U.S. Nonfarm payrolls disappointed last Friday with only 235,000 jobs created in August.
The U.S. dollar sold off in an imminent response to the report but the greenback’s decline was limited after several days of weakness while bigger currency movements remained absent.
Despite the weaker than forecast job growth, average hourly earnings rose 0.6 percent last month, bolstering the dollar as hawkish Federal Reserve officials might sound the alarm. Speaking of a taper, traders now shift their focus to the November 2-3 FOMC meeting after policy makers have one more report from September in hand.
The euro’s recent climb cannot be solely attributed to the dollar’s weakness, but also to speculation that the European Central bank is considering its own taper timeline.
According to economists surveyed by Bloomberg, the European Central Bank will start slowing down its pandemic bond purchases in the fourth quarter and may not exhaust the whole 1.85 trillion-euro program before it ends next year.
On Thursday, ECB policy makers will have to decide when to shift the institution away from its crisis mode. The inflation outlook now warrants stepping back stimulus, with inflation jumping to 3 percent, well above the ECB’s goal. The hawks have been very silent during the crisis phase but now as ‘normality’ is coming back, they could try to convince the doves to slow down the pace of asset purchases. More cautious policy makers will try to keep the focus on the uneven nature of the economic recovery and the risks from the delta strain.
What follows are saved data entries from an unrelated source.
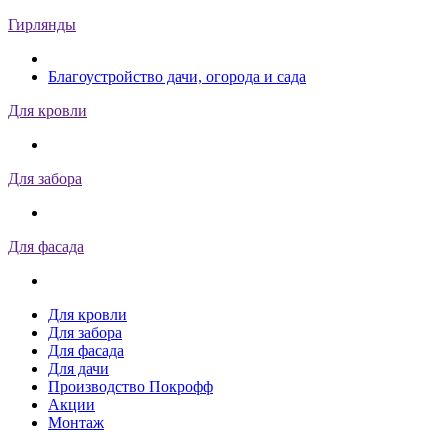
Гирлянды
Благоустройство дачи, огорода и сада
Для кровли
Для забора
Для фасада
Для кровли
Для забора
Для фасада
Для дачи
Производство Покрофф
Акции
Монтаж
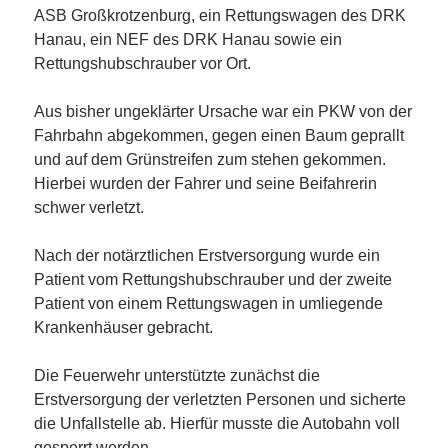
ASB Großkrotzenburg, ein Rettungswagen des DRK
Hanau, ein NEF des DRK Hanau sowie ein
Rettungshubschrauber vor Ort.
Aus bisher ungeklärter Ursache war ein PKW von der
F
ahrbahn abgekommen, gegen einen Baum geprallt
und auf dem Grünstreifen zum stehen gekommen.
Hierbei wurden der Fahrer und seine Beifahrerin
schwer verletzt.
Nach der notärztlichen Erstversorgung wurde ein
Patient vom Rettungshubschrauber und der zweite
Patient von einem Rettungswagen in umliegende
Krankenhäuser gebracht.
Die Feuerwehr unterstützte zunächst die
Erstversorgung der verletzten Personen und sicherte
die Unfallstelle ab. Hierfür musste die Autobahn voll
gesperrt werden.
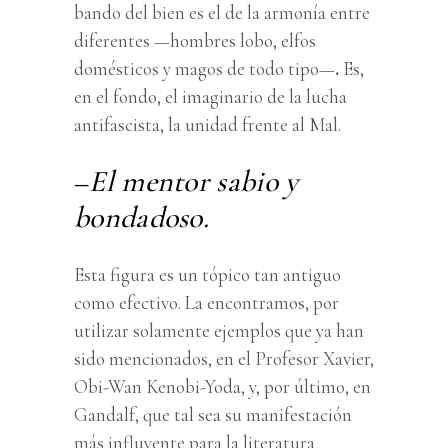
bando del bien es el de la armonía entre
diferentes —hombres lobo, elfos
domésticos y magos de todo tipo—
.
Es,
en el fondo, el imaginario de la lucha
antifascista, la unidad frente al Mal.
–
El mentor sabio y
bondadoso.
Esta figura es un tópico tan antiguo
como efectivo. La encontramos, por
utilizar solamente ejemplos que ya han
sido mencionados, en el Profesor Xavier,
Obi-Wan Kenobi-Yoda, y, por último, en
Gandalf, que tal sea su manifestación
más influyente para la literatura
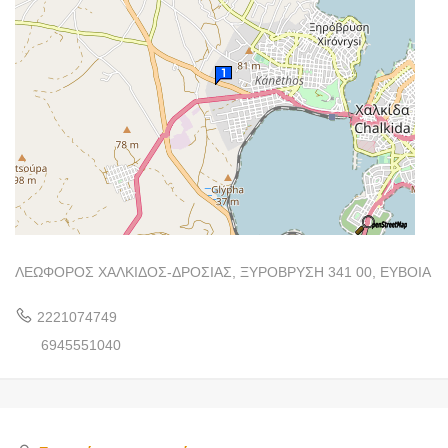
ΛΕΩΦΟΡΟΣ ΧΑΛΚΙΔΟΣ-ΔΡΟΣΙΑΣ, ΞΥΡΟΒΡΥΣΗ 341 00, ΕΥΒΟΙΑ
2221074749
6945551040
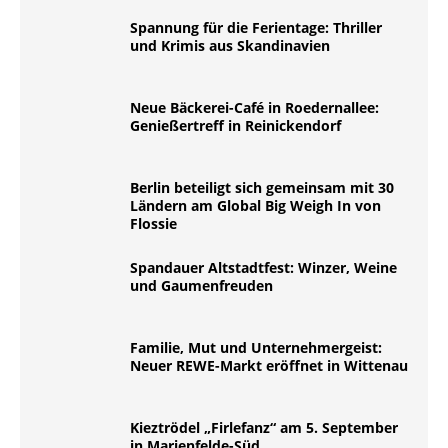
Spannung für die Ferientage: Thriller
und Krimis aus Skandinavien
Neue Bäckerei-Café in Roedernallee:
Genießertreff in Reinickendorf
Berlin beteiligt sich gemeinsam mit 30
Ländern am Global Big Weigh In von
Flossie
Spandauer Altstadtfest: Winzer, Weine
und Gaumenfreuden
Familie, Mut und Unternehmergeist:
Neuer REWE-Markt eröffnet in Wittenau
Kieztrödel „Firlefanz“ am 5. September
in Marienfelde-Süd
The greatest danger comes however from a missing agreement between ECB policy makers and the risk that by December or January they still haven’t come to an agreement.
Technically, the euro touched its range resistance around 1.19 and traders wonder whether this could be the limit. Ahead of Thursday’s ECB decision we expect some corrective movements towards at least 1.1830 and eventually 1.1750. A break above 1.1910 however, could spur bullish action towards 1.1950 and 1.1980.
The cable reversed shy of 1.39 whilst entering overbought territory. As long as the pair remains below 1.3930, we favor consolidative movements between 1.39 and 1.37.
U.S. markets are closed for the Labor Day holiday today but volatility is expected to pick up materially after the holiday.